4. Based upon the preponderance of the evidence in view of the entire record, the undersigned concludes that on 19 January 2013 there was no introduction of unusual conditions likely to result in unexpected consequences into [employee's] duties, or the manner in which his duties were being performed. Accordingly, on 19 January 2013, [employee] did not sustain an injury by accident arising out of or in the course of his employment with defendant-employer. (Citations omitted.)

In addition to finding of fact number twenty-five, unchallenged findings two, three, four, five, six, fifteen, sixteen, seventeen, and twenty-seven support the Commission's conclusion that "there was no introduction of unusual conditions likely to result in unexpected consequences into [employee's] duties, or the manner in which his duties were being performed." These findings tend to show it is common for driver's representatives to have to lean over pallets and maneuver on top of pallets in order to complete deliveries when the pallets cannot be moved.

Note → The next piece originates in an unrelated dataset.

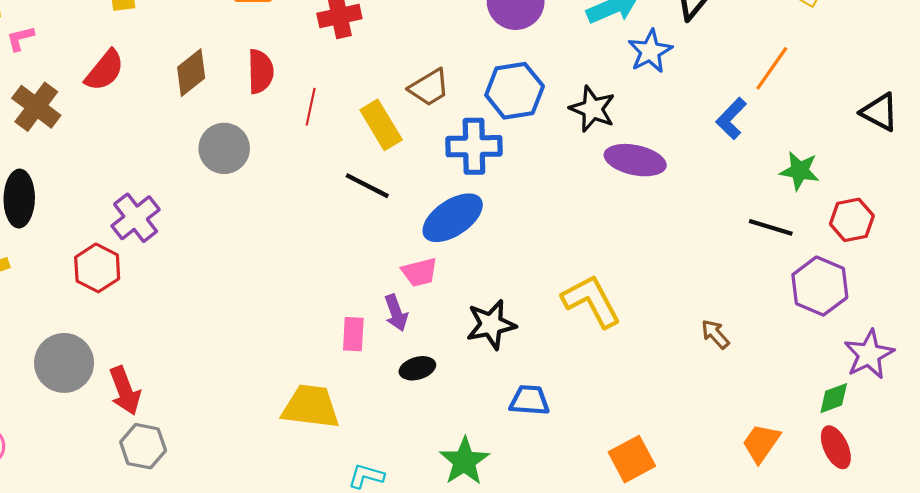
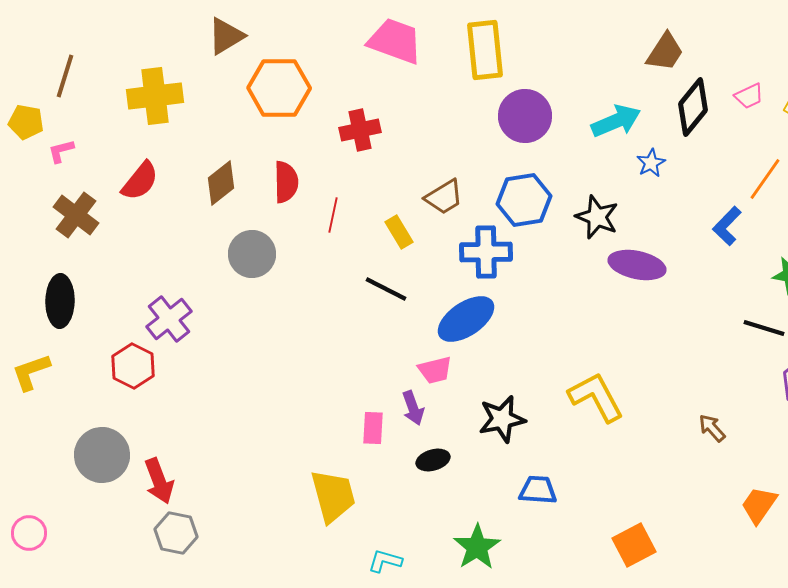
blue star: (650, 51) -> (651, 163), size x0.7
yellow rectangle: (381, 125) -> (399, 232), size x0.7
yellow trapezoid: (311, 407) -> (333, 496), turned 68
orange trapezoid: (761, 443) -> (759, 505), moved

Employee also contends the Commission ignored evidence that he was on restricted duty on 19 January 2013 following his return to work from knee surgery. Yet, the Full Commission found as follows in finding of fact number seven:

7. [Employee] usually worked alone. On 19 January 2013, however, he was assisted by his friend Glenn Cooper, who was also a temporary helper, because it was [employee's] first day back to work after recovering from a non-work related right knee injury.

It is evident from this finding number seven that the Commission considered employee's work restrictions.

As the Commission noted in finding of fact number twenty-six, it assigned less weight to employee's testimony as opposed to the testimony of other witnesses. It is not this Court's role to reweigh the evidence. See Bishop v. Ingles Markets, Inc.,--- N.C.App. ----, ----, 756 S.E.2d 115, 118 (2014). Where competent evidence supports the Commission's findings and the findings support the Commission's conclusions, we affirm the opinion and award of the Commission.

As a separate issue on appeal, employee also argues that the Commission erred in determining he was not entitled to compensation for loss of wage earning capacity. Yet, having upheld the Commission's determination that employee did not suffer an injury by accident arising out of or in the course of his employment, employee's injury is not compensable and employee is not entitled to relief.

III. Conclusion

For the reasons discussed, we hold the evidence supports the Commission's findings, which in turn support its conclusions. Thus, we affirm the opinion and award of the Full Commission.

AFFIRMED.

Judges CALABRIA and DIETZ concur.

Report per Rule 30(e).

Opinion

Appeal by plaintiff from an opinion and award of the North Carolina Industrial Commission entered 9 June 2014. Heard in the Court of Appels 17 February 2015.